The Nobel Foundation has made a dataset available of all prize winners from the outset of the awards from 1901 to 2023. The dataset used in this project is from the Nobel Prize API and is available in the nobel.csv
file in the data
folder.
In this project, you'll get a chance to explore and answer several questions related to this prizewinning data. And we encourage you then to explore further questions that you're interested in!

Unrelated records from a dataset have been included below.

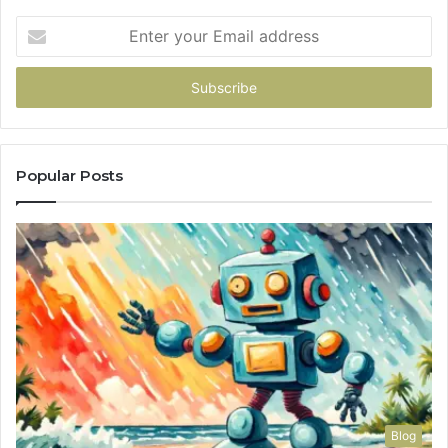
Enter
your
Email
address
Popular Posts
Blog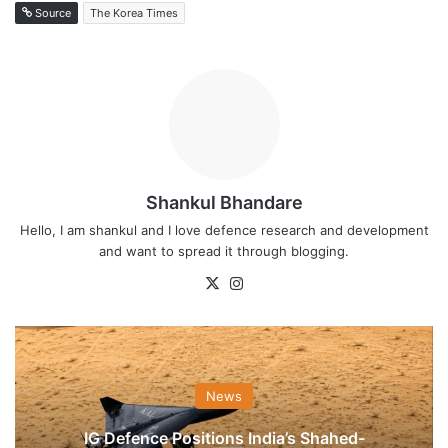
Source
The Korea Times
Shankul Bhandare
Hello, I am shankul and I love defence research and development
and want to spread it through blogging.
X
Instagram
News
IG Defence Positions India’s Shahed-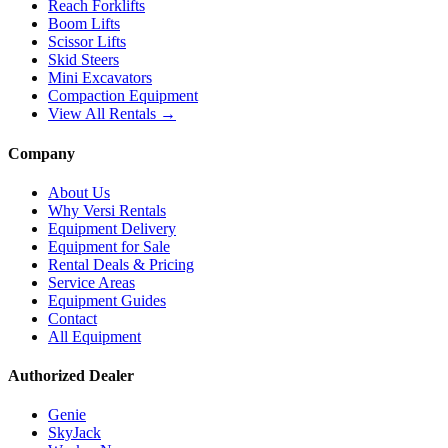
Reach Forklifts
Boom Lifts
Scissor Lifts
Skid Steers
Mini Excavators
Compaction Equipment
View All Rentals →
Company
About Us
Why Versi Rentals
Equipment Delivery
Equipment for Sale
Rental Deals & Pricing
Service Areas
Equipment Guides
Contact
All Equipment
Authorized Dealer
Genie
SkyJack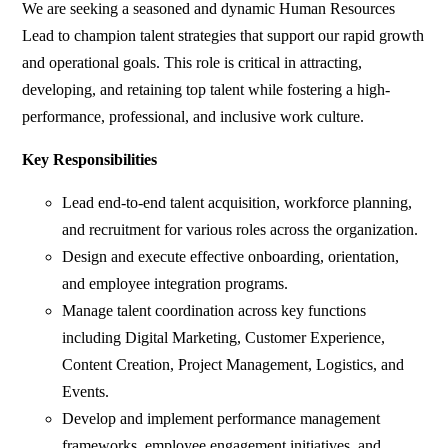
We are seeking a seasoned and dynamic Human Resources
Lead to champion talent strategies that support our rapid growth
and operational goals. This role is critical in attracting,
developing, and retaining top talent while fostering a high-
performance, professional, and inclusive work culture.
Key Responsibilities
Lead end-to-end talent acquisition, workforce planning,
and recruitment for various roles across the organization.
Design and execute effective onboarding, orientation,
and employee integration programs.
Manage talent coordination across key functions
including Digital Marketing, Customer Experience,
Content Creation, Project Management, Logistics, and
Events.
Develop and implement performance management
frameworks, employee engagement initiatives, and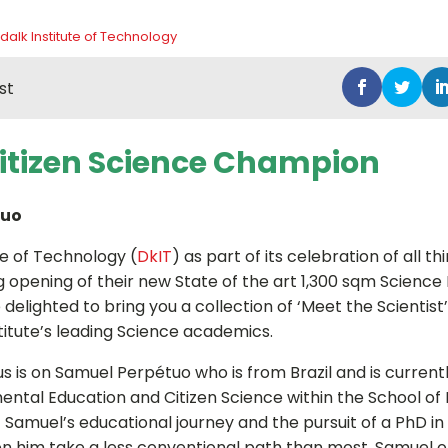
dalk Institute of Technology
st
Citizen Science Champion
tuo
te of Technology (
DkIT
) as part of its celebration of all t
 opening of their new State of the art 1,300 sqm Science B
elighted to bring you a collection of ‘Meet the Scientist’
titute’s leading Science academics.
s is on Samuel Perpétuo who is from Brazil and is currentl
ental Education and Citizen Science within the School of
 Samuel’s educational journey and the pursuit of a PhD in 
n him take a less conventional path than most. Samuel or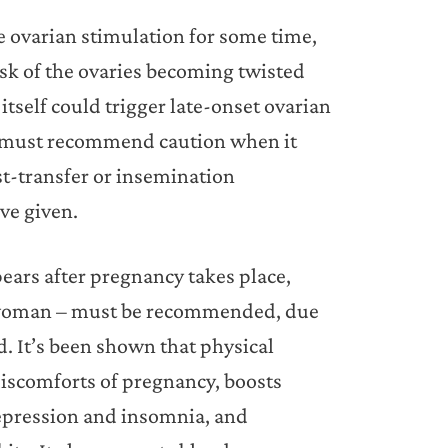
 ovarian stimulation for some time,
isk of the ovaries becoming twisted
tself could trigger late-onset ovarian
e must recommend caution when it
st-transfer or insemination
ve given.
ears after pregnancy takes place,
nt woman – must be recommended, due
ld. It’s been shown that physical
 discomforts of pregnancy, boosts
depression and insomnia, and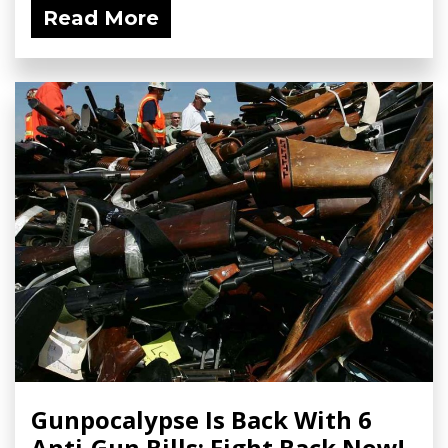
Read More
Gunpocalypse Is Back With 6
Anti-Gun Bills; Fight Back Now!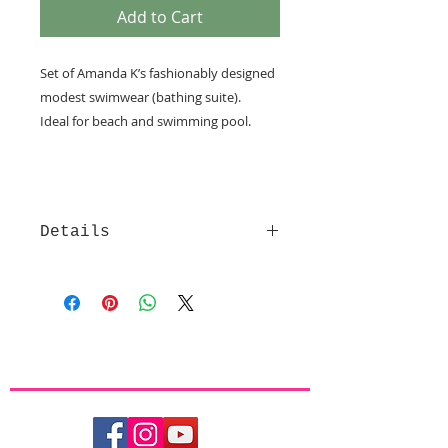
Add to Cart
Set of Amanda K’s fashionably designed 
modest swimwear (bathing suite).
Ideal for beach and swimming pool.  
Details
Each set of Amanda K modest
beachwear consists of a skirt with
attached tights (under the skirt (see
sample picture)) and a shirt, made
of high quality comfortable and
stylish LYCRA fabrics with high UV
protection (UPF 50+), that are
chlorine resistant, dry fast, are
breathable and will perfectly fit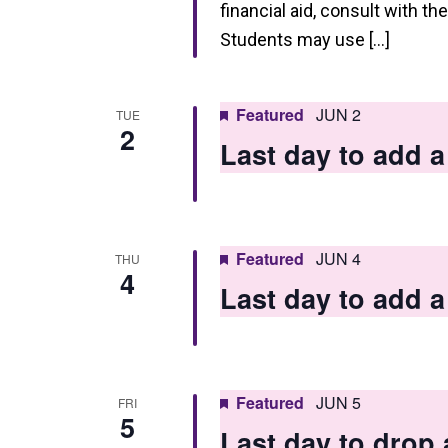
h
financial aid, consult with th
a
Students may use […]
n
d
Featured
JUN 2
TUE
2
V
Last day to add
i
e
w
Featured
JUN 4
THU
4
s
Last day to add
N
a
v
Featured
JUN 5
FRI
5
i
Last day to drop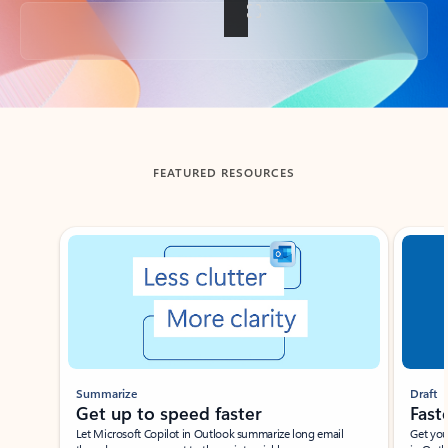
Back to tabs
FEATURED RESOURCES
Showing slide 1 of 3
Summarize
Draft
Get up to speed faster ​
Fast
Let Microsoft Copilot in Outlook summarize long email
Get you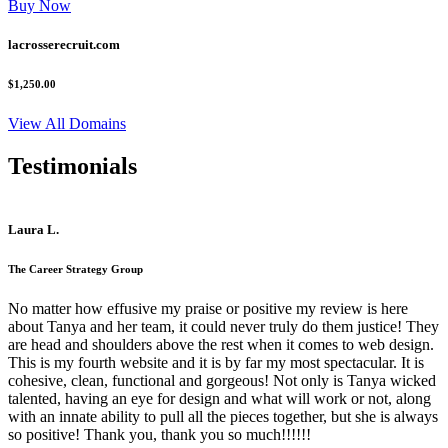
Buy Now
lacrosserecruit.com
$1,250.00
View All Domains
Testimonials
Laura L.
The Career Strategy Group
No matter how effusive my praise or positive my review is here
about Tanya and her team, it could never truly do them justice! They
are head and shoulders above the rest when it comes to web design.
This is my fourth website and it is by far my most spectacular. It is
cohesive, clean, functional and gorgeous! Not only is Tanya wicked
talented, having an eye for design and what will work or not, along
with an innate ability to pull all the pieces together, but she is always
so positive! Thank you, thank you so much!!!!!!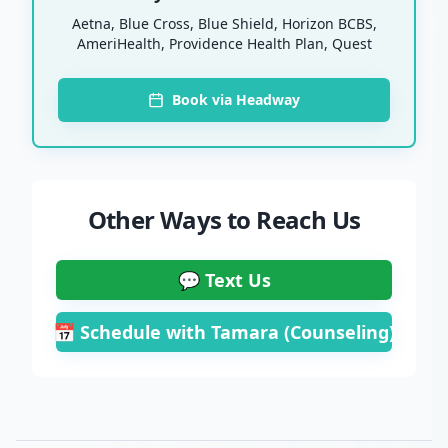
Aetna, Blue Cross, Blue Shield, Horizon BCBS,
AmeriHealth, Providence Health Plan, Quest
Book via Headway
Other Ways to Reach Us
💬 Text Us
📅 Schedule with Tamara (Counseling)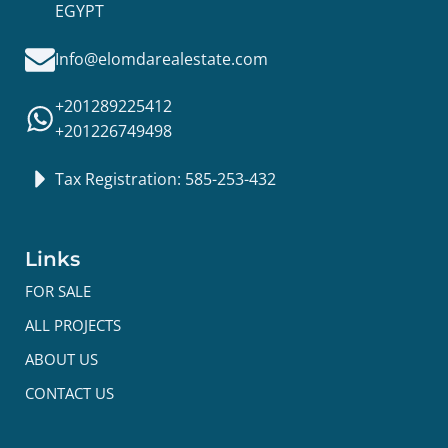
EGYPT
Info@elomdarealestate.com
+201289225412
+201226749498
Tax Registration: 585-253-432
Links
FOR SALE
ALL PROJECTS
ABOUT US
CONTACT US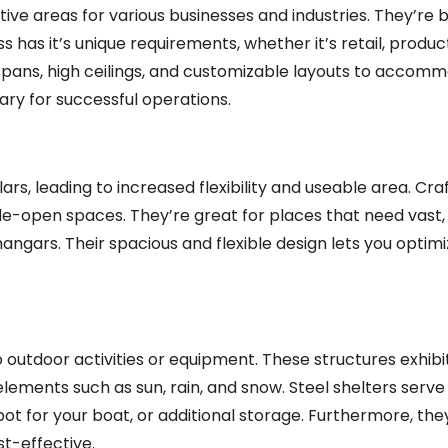
ve areas for various businesses and industries. They’re b
s has it’s unique requirements, whether it’s retail, produc
pans, high ceilings, and customizable layouts to accomm
sary for successful operations.
ars, leading to increased flexibility and useable area. Craf
ide-open spaces. They’re great for places that need vast, 
hangars. Their spacious and flexible design lets you optim
o outdoor activities or equipment. These structures exhibi
s elements such as sun, rain, and snow. Steel shelters serv
ot for your boat, or additional storage. Furthermore, they
t-effective.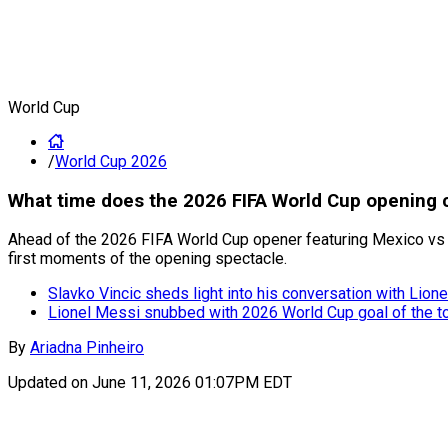
World Cup
/
World Cup 2026
What time does the 2026 FIFA World Cup opening c
Ahead of the 2026 FIFA World Cup opener featuring Mexico vs So
first moments of the opening spectacle.
Slavko Vincic sheds light into his conversation with Lion
Lionel Messi snubbed with 2026 World Cup goal of the 
By
Ariadna Pinheiro
Updated on
June 11, 2026 01:07PM EDT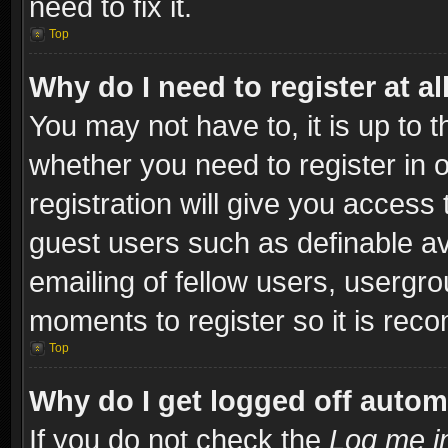
need to fix it.
Top
Why do I need to register at al
You may not have to, it is up to t
whether you need to register in
registration will give you access 
guest users such as definable a
emailing of fellow users, usergro
moments to register so it is re
Top
Why do I get logged off autom
If you do not check the
Log me in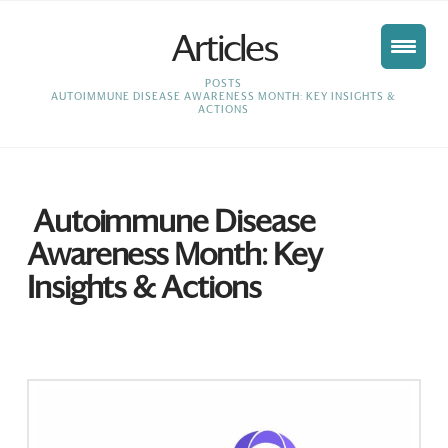
Articles
HOME
POSTS
AUTOIMMUNE DISEASE AWARENESS MONTH: KEY INSIGHTS &
ACTIONS
Autoimmune Disease
Awareness Month: Key
Insights & Actions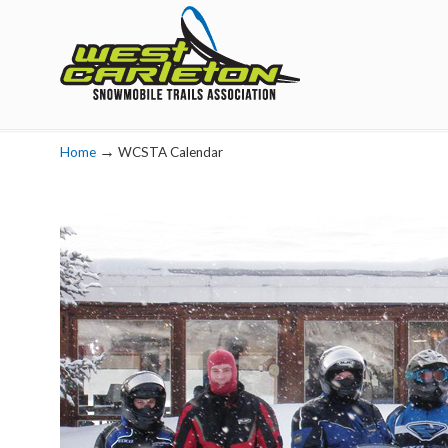
Navigation
→
Home
WCSTA Calendar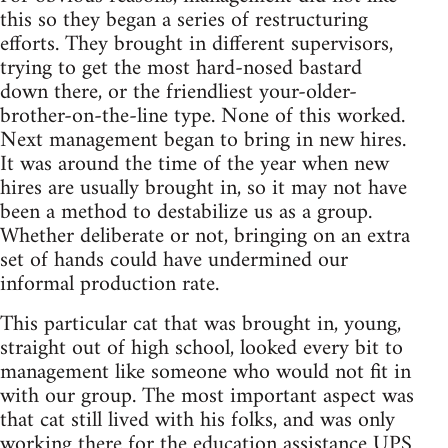
this so they began a series of restructuring
efforts. They brought in different supervisors,
trying to get the most hard-nosed bastard
down there, or the friendliest your-older-
brother-on-the-line type. None of this worked.
Next management began to bring in new hires.
It was around the time of the year when new
hires are usually brought in, so it may not have
been a method to destabilize us as a group.
Whether deliberate or not, bringing on an extra
set of hands could have undermined our
informal production rate.
This particular cat that was brought in, young,
straight out of high school, looked every bit to
management like someone who would not fit in
with our group. The most important aspect was
that cat still lived with his folks, and was only
working there for the education assistance UPS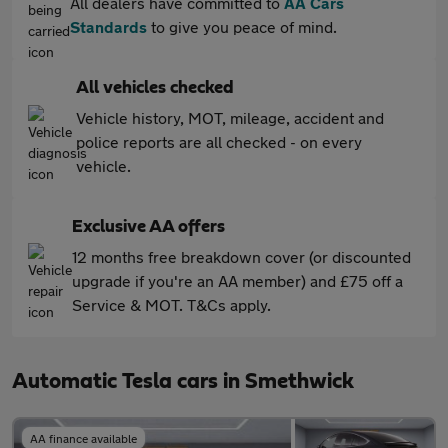
All dealers have committed to
AA Cars
Standards
to give you peace of mind.
All vehicles checked
Vehicle history, MOT, mileage, accident and
police reports are all checked - on every
vehicle.
Exclusive AA offers
12 months free breakdown cover (or discounted
upgrade if you're an AA member) and £75 off a
Service & MOT. T&Cs apply.
Automatic Tesla cars in Smethwick
AA finance available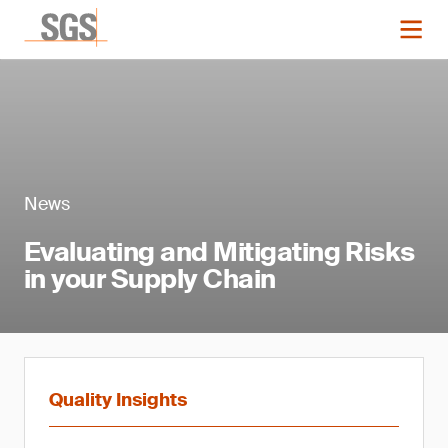
News
Evaluating and Mitigating Risks
in your Supply Chain
Quality Insights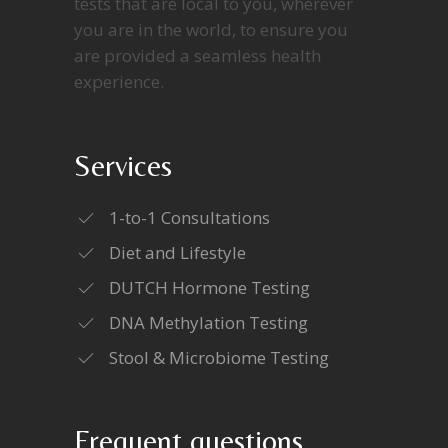
tests that are local to you, wherever
you are in the world, to ensure you
are provided a seamless health
experience.
Services
1-to-1 Consultations
Diet and Lifestyle
DUTCH Hormone Testing
DNA Methylation Testing
Stool & Microbiome Testing
Frequent questions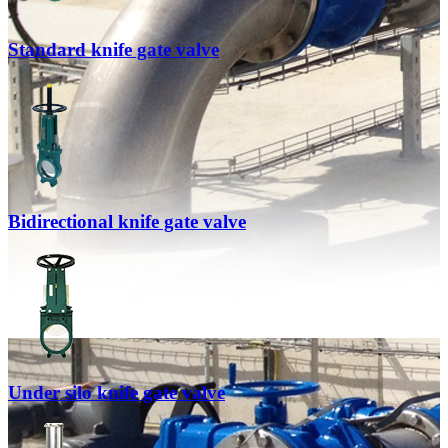
Standard knife gate valve
Bidirectional knife gate valve
Under silo knife gate valve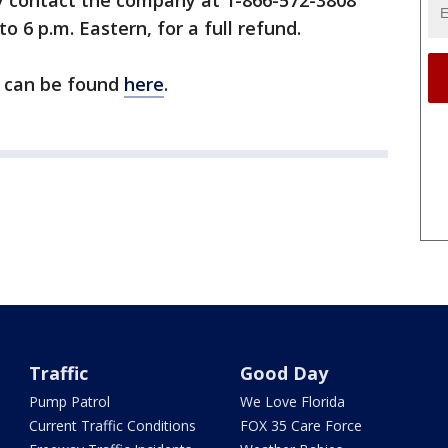
 contact the company at 1-866-572-3808
o 6 p.m. Eastern, for a full refund.
l can be found
here
.
Traffic
Good Day
Pump Patrol
We Love Florida
Current Traffic Conditions
FOX 35 Care Force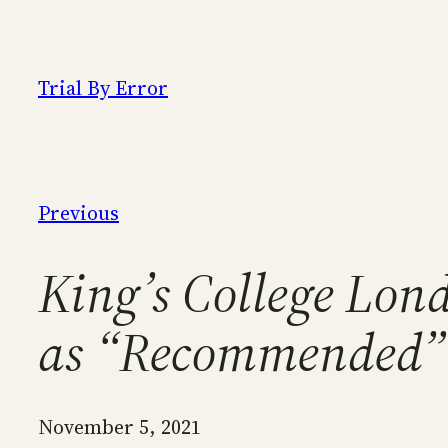
Skip
to
content
Trial By Error
Previous
King’s College Lond
as “Recommended”
November 5, 2021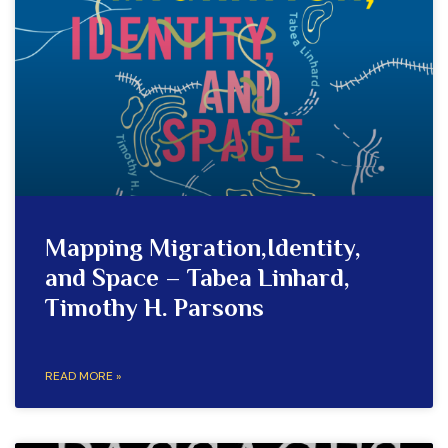
Mapping Migration,Identity,
and Space – Tabea Linhard,
Timothy H. Parsons
READ MORE »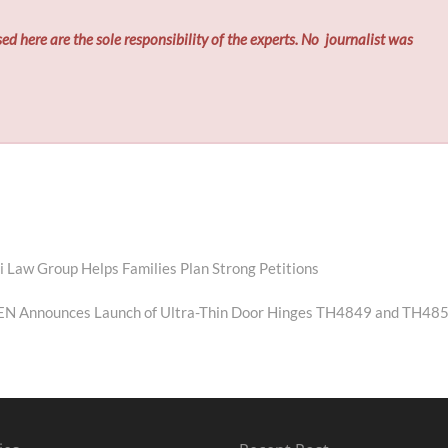
ed here are the sole responsibility of the experts. No
journalist was
Law Group Helps Families Plan Strong Petitions
ext
st:
N Announces Launch of Ultra-Thin Door Hinges TH4849 and TH48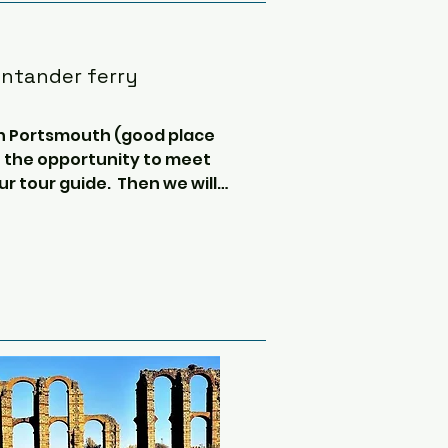
antander ferry
 in Portsmouth (good place 
e the opportunity to meet 
r tour guide.  Then we will 
sing over the channel and 
 crossing you will have time 
o dolphin and whale 
y, get some sleep, and chat 
and routes before reaching 
nd easy going.  Everyone 
r/toilet (2 people in a 4 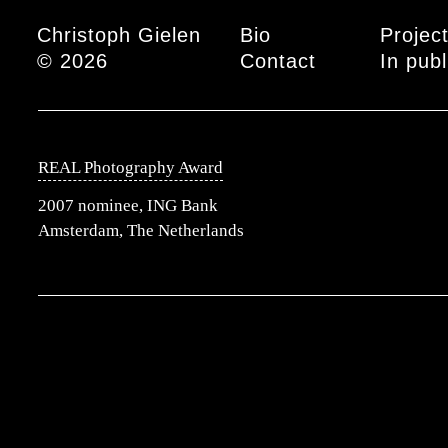
Main menu
Christoph Gielen
Bio
Projec
© 2026
Contact
In publ
REAL Photography Award
2007 nominee, ING Bank
Amsterdam, The Netherlands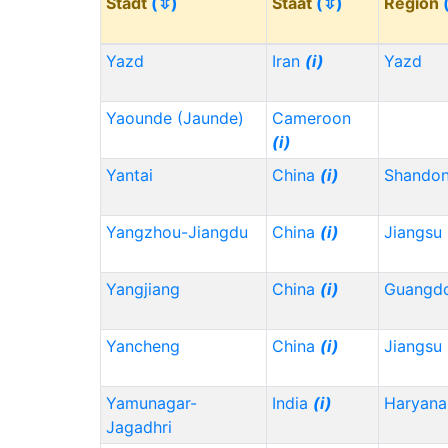
Stadt
(⇳)
Staat
(⇳)
Region
Yazd
Iran
(i)
Yazd
Yaounde (Jaunde)
Cameroon
(i)
Yantai
China
(i)
Shando
Yangzhou-Jiangdu
China
(i)
Jiangsu
Yangjiang
China
(i)
Guangd
Yancheng
China
(i)
Jiangsu
Yamunagar-
India
(i)
Haryana
Jagadhri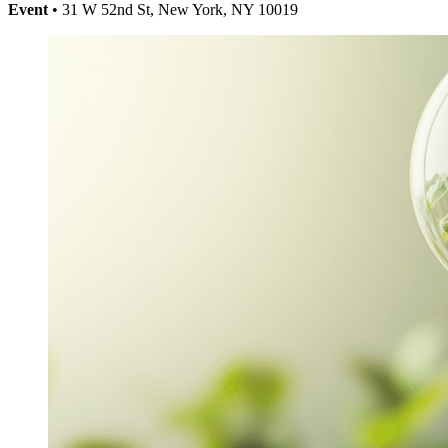
Event
• 31 W 52nd St, New York, NY 10019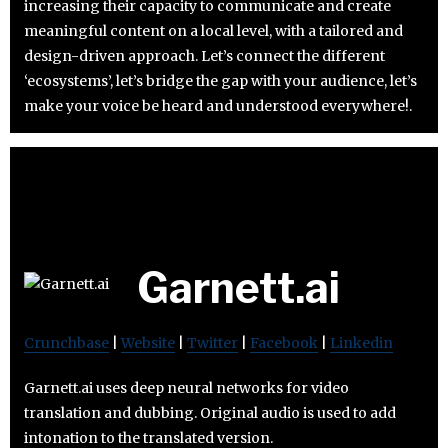
increasing their capacity to communicate and create
meaningful content on a local level, with a tailored and
design-driven approach. Let’s connect the different
‘ecosystems’, let’s bridge the gap with your audience, let’s
make your voice be heard and understood everywhere!.
Garnett.ai
Crunchbase
|
Website
|
Twitter
|
Facebook
|
Linkedin
Garnett.ai uses deep neural networks for video
translation and dubbing. Original audio is used to add
intonation to the translated version.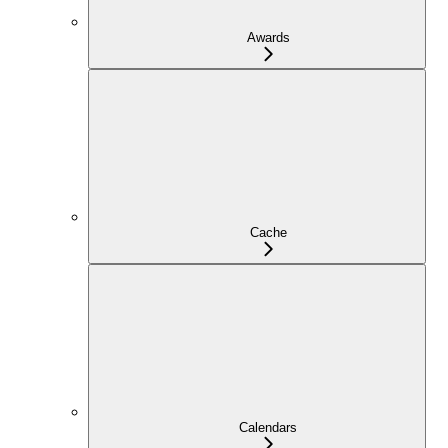
Awards
Cache
Calendars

# Loading in required libraries
import pandas as pd
import seaborn as sns
import numpy as np
# Start coding here!
# 1. load dataset nobel.csv and view first few rows
nobel_df = pd.read_csv("data/nobel.csv")
nobel_df.head()
# Exploring dataset info
nobel_df.info()
# Determining most common gender and birth country
top_country = nobel_df[['birth_country','sex']].value_counts()
top_country
# 1. what is the most commonly awarded gender and birth country
top_gender = nobel_df['sex'].value_counts().index[0]
top_country = nobel_df['birth_country'].value_counts().idxmax()
print(f'Most commonly awarded gender is "{top_gender}" from "{top_country}".')
# 2. create a new US born winners column based on information in an existing column:
# create US-born winners column
nobel_df['US_winner'] = nobel_df['birth_country'].apply (lambda x: 1 if x== 'United States of America' else 0)
nobel_df['US_winner'].value_counts()
# 2. create decade col should end with 0. divide year values by 10 and wrap this in np.floor() You'll then need to multiply by 10 to get the four-digit year value and set the type as int using .astype().
import numpy as np
nobel_df['decade'] = (np.floor(nobel_df['year'] / 10) * 10).astype(int)
nobel_df.head()
# 2. finding ratio
ratio_decade_usa = nobel_df.groupby('decade', as_index=False)['US_winner'].mean()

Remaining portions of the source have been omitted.